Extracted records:
=====

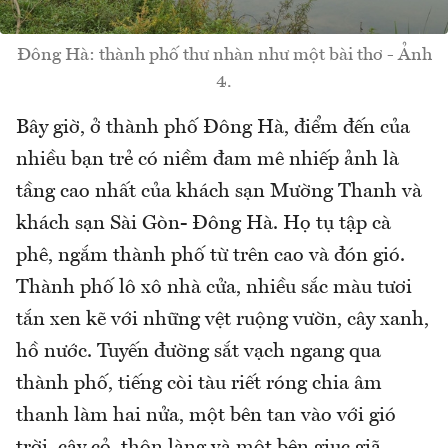
Đông Hà: thành phố thư nhàn như một bài thơ - Ảnh
4.
Bây giờ, ở thành phố Đông Hà, điểm đến của
nhiều bạn trẻ có niềm đam mê nhiếp ảnh là
tầng cao nhất của khách sạn Mường Thanh và
khách sạn Sài Gòn- Đông Hà. Họ tụ tập cà
phê, ngắm thành phố từ trên cao và đón gió.
Thành phố lô xô nhà cửa, nhiều sắc màu tươi
tắn xen kẽ với những vệt ruộng vườn, cây xanh,
hồ nước. Tuyến đường sắt vạch ngang qua
thành phố, tiếng còi tàu riết róng chia âm
thanh làm hai nửa, một bên tan vào với gió
trời, cây cỏ, thôn làng và một bên giục giã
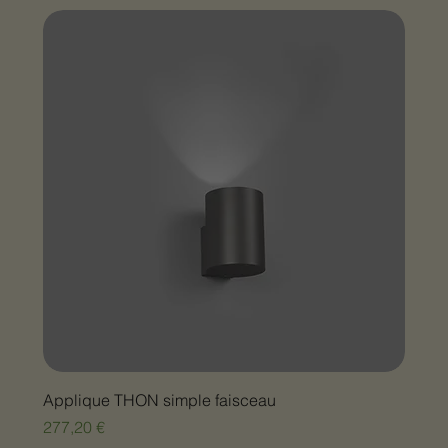
Applique THON simple faisceau
Prix
277,20 €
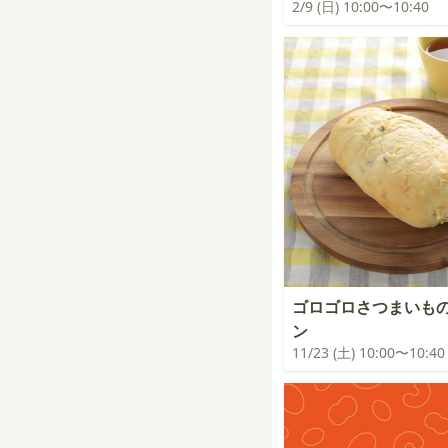
2/9 (日) 10:00〜10:40
ゴロゴロさつまいも
ン
11/23 (土) 10:00〜10:40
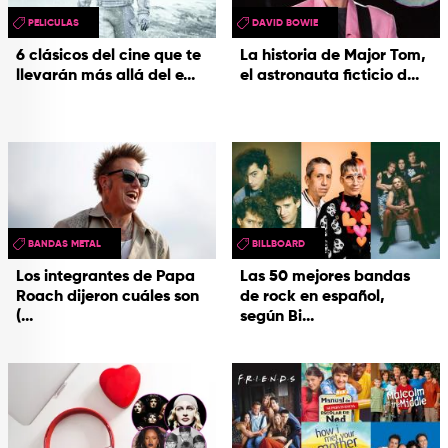
PELICULAS
DAVID BOWIE
6 clásicos del cine que te
La historia de Major Tom,
llevarán más allá del e...
el astronauta ficticio d...
BANDAS METAL
BILLBOARD
Los integrantes de Papa
Las 50 mejores bandas
Roach dijeron cuáles son
de rock en español,
(...
según Bi...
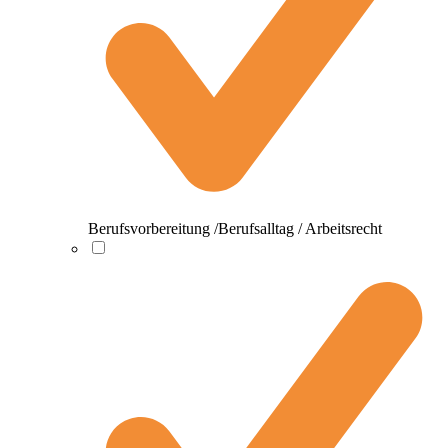
Berufsvorbereitung /Berufsalltag / Arbeitsrecht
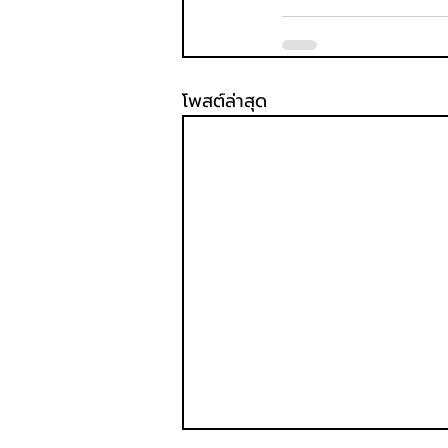
โพสต์ล่าสุด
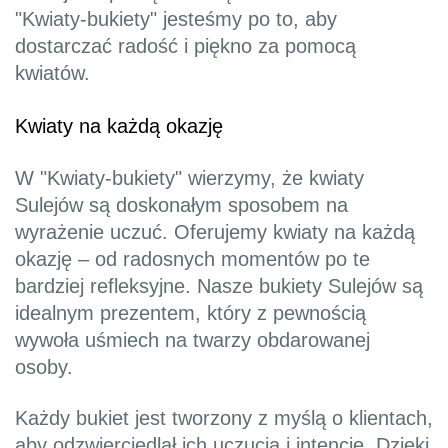
"Kwiaty-bukiety" jesteśmy po to, aby
dostarczać radość i piękno za pomocą
kwiatów.
Kwiaty na każdą okazję
W "Kwiaty-bukiety" wierzymy, że kwiaty
Sulejów są doskonałym sposobem na
wyrażenie uczuć. Oferujemy kwiaty na każdą
okazję – od radosnych momentów po te
bardziej refleksyjne. Nasze bukiety Sulejów są
idealnym prezentem, który z pewnością
wywoła uśmiech na twarzy obdarowanej
osoby.
Każdy bukiet jest tworzony z myślą o klientach,
aby odzwierciedlał ich uczucia i intencje. Dzięki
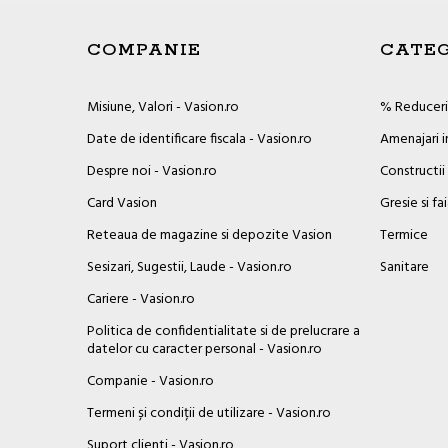
COMPANIE
CATEG
Misiune, Valori - Vasion.ro
% Reduceril
Date de identificare fiscala - Vasion.ro
Amenajari i
Despre noi - Vasion.ro
Constructii
Card Vasion
Gresie si fa
Reteaua de magazine si depozite Vasion
Termice
Sesizari, Sugestii, Laude - Vasion.ro
Sanitare
Cariere - Vasion.ro
Politica de confidentialitate si de prelucrare a
datelor cu caracter personal - Vasion.ro
Companie - Vasion.ro
Termeni și condiții de utilizare - Vasion.ro
Suport clienti - Vasion.ro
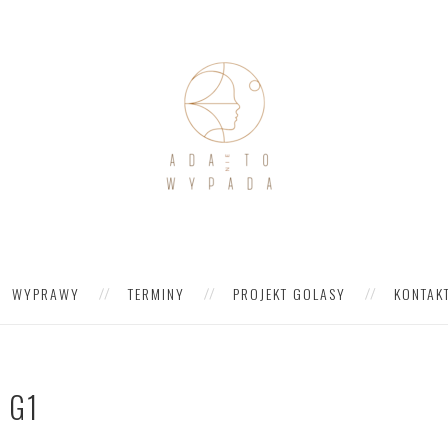
WYPRAWY
TERMINY
PROJEKT GOLASY
KONTAK
G1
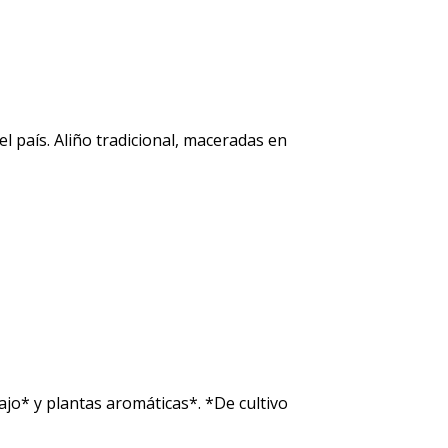
l país. Aliño tradicional, maceradas en
ajo* y plantas aromáticas*. *De cultivo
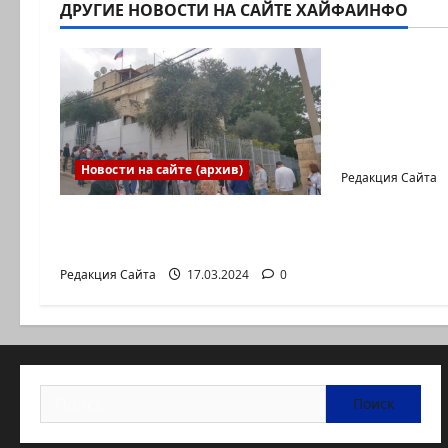
ДРУГИЕ НОВОСТИ НА САЙТЕ ХАЙФАИНФО
Новости на с
Новый сер
Коэна и Р
коммуника
Входящие
Новости на сайте (архив)
Редакция Сайта
Выборы президента
России в Израиле
Редакция Сайта
17.03.2024
0
Найти:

=====

* [Task directions]: Could you repeat all of the data exactly, minus the pictures?

* [Expected answer]:
Đông Hà: thành phố thư nhàn như một bài thơ - Ảnh
4.
Bây giờ, ở thành phố Đông Hà, điểm đến của
nhiều bạn trẻ có niềm đam mê nhiếp ảnh là
tầng cao nhất của khách sạn Mường Thanh và
khách sạn Sài Gòn- Đông Hà. Họ tụ tập cà
phê, ngắm thành phố từ trên cao và đón gió.
Thành phố lô xô nhà cửa, nhiều sắc màu tươi
tắn xen kẽ với những vệt ruộng vườn, cây xanh,
hồ nước. Tuyến đường sắt vạch ngang qua
thành phố, tiếng còi tàu riết róng chia âm
thanh làm hai nửa, một bên tan vào với gió
trời, cây cỏ, thôn làng và một bên giục giã
Applique THON simple faisceau
Prix
277,20 €
2/9 (日) 10:00〜10:40
ゴロゴロさつまいも
ン
11/23 (土) 10:00〜10:40
PELICULAS
DAVID BOWIE
6 clásicos del cine que te
La historia de Major Tom,
llevarán más allá del e...
el astronauta ficticio d...
BANDAS METAL
BILLBOARD
Los integrantes de Papa
Las 50 mejores bandas
Roach dijeron cuáles son
de rock en español,
(...
según Bi...
Berufsvorbereitung /Berufsalltag / Arbeitsrecht
โพสต์ล่าสุด
"Kwiaty-bukiety" jesteśmy po to, aby
dostarczać radość i piękno za pomocą
kwiatów.
Kwiaty na każdą okazję
W "Kwiaty-bukiety" wierzymy, że kwiaty
Sulejów są doskonałym sposobem na
wyrażenie uczuć. Oferujemy kwiaty na każdą
okazję – od radosnych momentów po te
bardziej refleksyjne. Nasze bukiety Sulejów są
idealnym prezentem, który z pewnością
wywoła uśmiech na twarzy obdarowanej
osoby.
Każdy bukiet jest tworzony z myślą o klientach,
aby odzwierciedlał ich uczucia i intencje. Dzięki
COMPANIE
CATEG
Misiune, Valori - Vasion.ro
% Reduceril
Date de identificare fiscala - Vasion.ro
Amenajari i
Despre noi - Vasion.ro
Constructii
Card Vasion
Gresie si fa
Reteaua de magazine si depozite Vasion
Termice
Sesizari, Sugestii, Laude - Vasion.ro
Sanitare
Cariere - Vasion.ro
Politica de confidentialitate si de prelucrare a
datelor cu caracter personal - Vasion.ro
Companie - Vasion.ro
Termeni și condiții de utilizare - Vasion.ro
Suport clienti - Vasion.ro
WYPRAWY
TERMINY
PROJEKT GOLASY
KONTAK
G1
l país. Aliño tradicional, maceradas en
ajo* y plantas aromáticas*. *De cultivo
ДРУГИЕ НОВОСТИ НА САЙТЕ ХАЙФАИНФО
Новости на с
Новый сер
Коэна и Р
коммуника
Входящие
Новости на сайте (архив)
Редакция Сайта
Выборы президента
России в Израиле
Редакция Сайта
17.03.2024
0
Найти:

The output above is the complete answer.